**To do**
I would like the lines below, from the one with "WILLOF(ウィルオブ)" through the one with "800 003 093", copied exactly and without any pictures.

**Collected data entries**

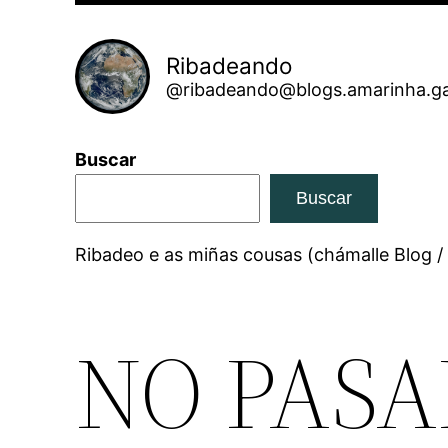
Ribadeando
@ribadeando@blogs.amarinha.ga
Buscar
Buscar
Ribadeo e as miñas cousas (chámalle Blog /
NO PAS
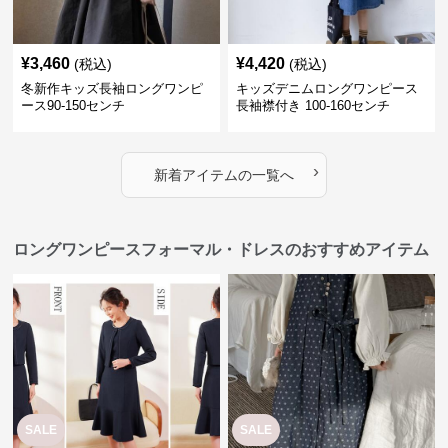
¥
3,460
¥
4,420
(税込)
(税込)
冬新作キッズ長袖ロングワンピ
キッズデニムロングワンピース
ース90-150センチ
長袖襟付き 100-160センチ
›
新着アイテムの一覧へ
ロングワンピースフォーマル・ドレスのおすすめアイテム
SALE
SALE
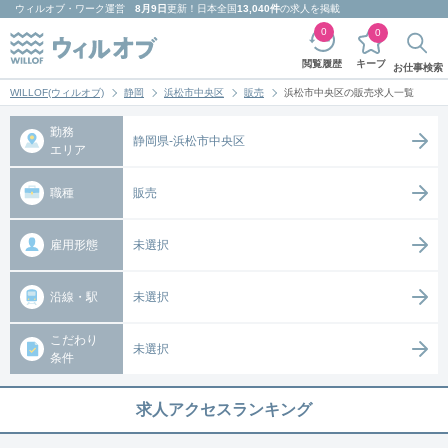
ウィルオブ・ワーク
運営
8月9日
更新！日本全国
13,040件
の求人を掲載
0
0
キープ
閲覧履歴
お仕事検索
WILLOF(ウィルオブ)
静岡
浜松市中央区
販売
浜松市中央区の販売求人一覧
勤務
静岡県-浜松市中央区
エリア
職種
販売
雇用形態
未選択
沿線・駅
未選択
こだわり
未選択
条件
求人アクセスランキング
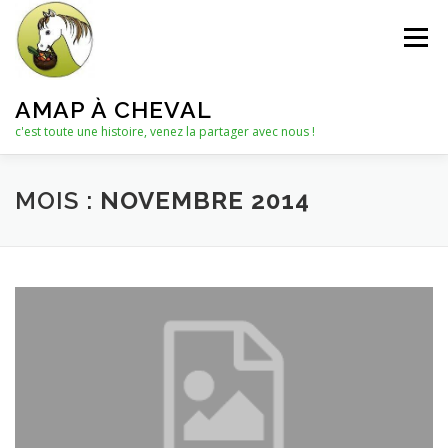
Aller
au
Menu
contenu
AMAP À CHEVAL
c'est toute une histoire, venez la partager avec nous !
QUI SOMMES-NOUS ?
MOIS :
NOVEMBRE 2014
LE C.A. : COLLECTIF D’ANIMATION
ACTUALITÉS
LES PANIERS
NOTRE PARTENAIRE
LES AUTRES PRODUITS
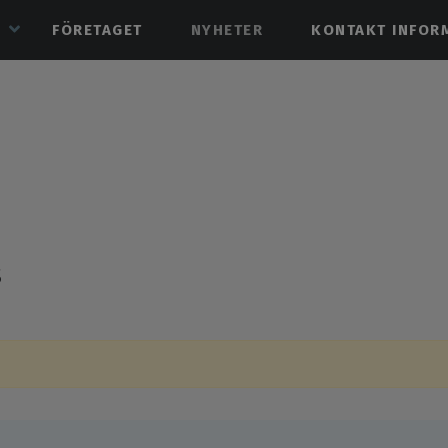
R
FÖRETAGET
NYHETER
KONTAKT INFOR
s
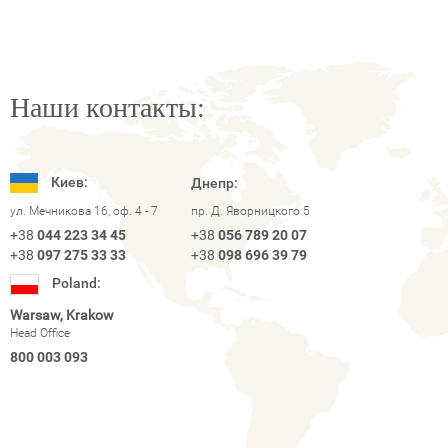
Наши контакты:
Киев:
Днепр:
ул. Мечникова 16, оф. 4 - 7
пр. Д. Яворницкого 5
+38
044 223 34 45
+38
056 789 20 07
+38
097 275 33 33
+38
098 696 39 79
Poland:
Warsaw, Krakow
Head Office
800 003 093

---

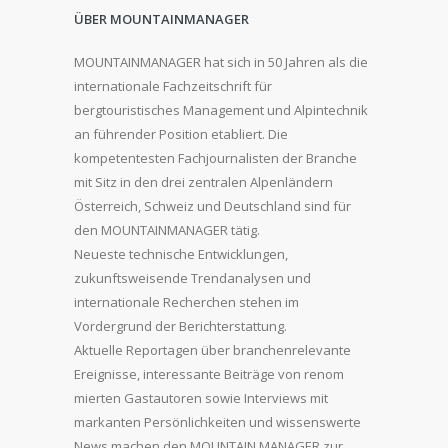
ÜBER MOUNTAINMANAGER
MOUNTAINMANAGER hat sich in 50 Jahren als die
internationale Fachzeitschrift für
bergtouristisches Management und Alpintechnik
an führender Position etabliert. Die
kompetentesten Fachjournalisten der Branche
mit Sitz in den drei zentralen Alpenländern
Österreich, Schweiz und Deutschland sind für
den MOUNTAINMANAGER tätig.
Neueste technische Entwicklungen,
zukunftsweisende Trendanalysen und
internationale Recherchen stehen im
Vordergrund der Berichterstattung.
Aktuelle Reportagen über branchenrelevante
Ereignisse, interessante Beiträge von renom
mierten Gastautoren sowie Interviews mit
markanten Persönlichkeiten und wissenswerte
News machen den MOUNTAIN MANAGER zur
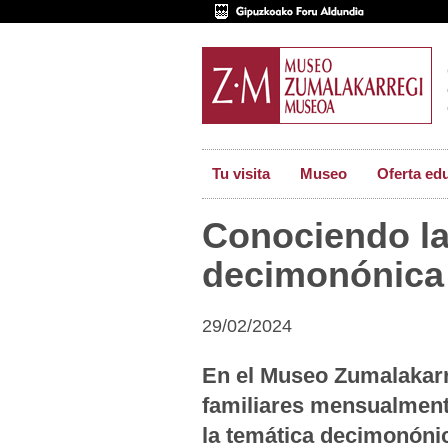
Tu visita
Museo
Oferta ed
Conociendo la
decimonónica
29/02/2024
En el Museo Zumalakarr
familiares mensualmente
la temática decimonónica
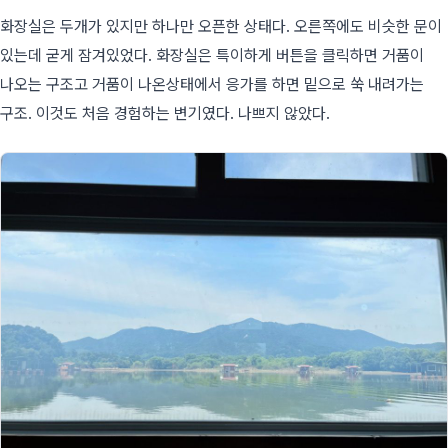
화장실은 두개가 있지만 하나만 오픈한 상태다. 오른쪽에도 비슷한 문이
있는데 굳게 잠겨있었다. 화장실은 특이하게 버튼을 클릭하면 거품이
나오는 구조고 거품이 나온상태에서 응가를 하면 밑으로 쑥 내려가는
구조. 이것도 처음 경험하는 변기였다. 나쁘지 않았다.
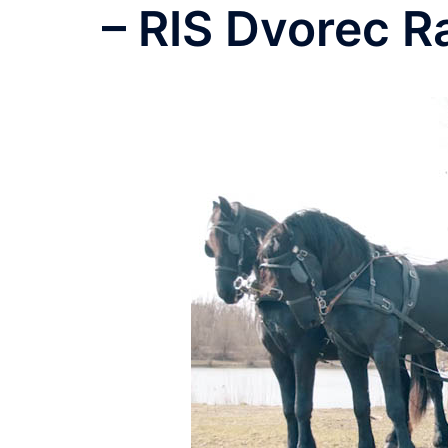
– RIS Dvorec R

**Task answer**
WILLOF(ウィルオブ)
静岡
浜松市中央区
販売
浜松市中央区の販売求人一覧
勤務
静岡県-浜松市中央区
エリア
職種
販売
雇用形態
未選択
沿線・駅
未選択
こだわり
未選択
条件
求人アクセスランキング
Aller
au
Menu
contenu
AMAP À CHEVAL
c'est toute une histoire, venez la partager avec nous !
QUI SOMMES-NOUS ?
MOIS :
NOVEMBRE 2014
LE C.A. : COLLECTIF D’ANIMATION
ACTUALITÉS
LES PANIERS
NOTRE PARTENAIRE
LES AUTRES PRODUITS
R
FÖRETAGET
NYHETER
KONTAKT INFOR
s
Наши контакты:
Киев:
Днепр:
ул. Мечникова 16, оф. 4 - 7
пр. Д. Яворницкого 5
+38
044 223 34 45
+38
056 789 20 07
+38
097 275 33 33
+38
098 696 39 79
Poland:
Warsaw, Krakow
Head Office
800 003 093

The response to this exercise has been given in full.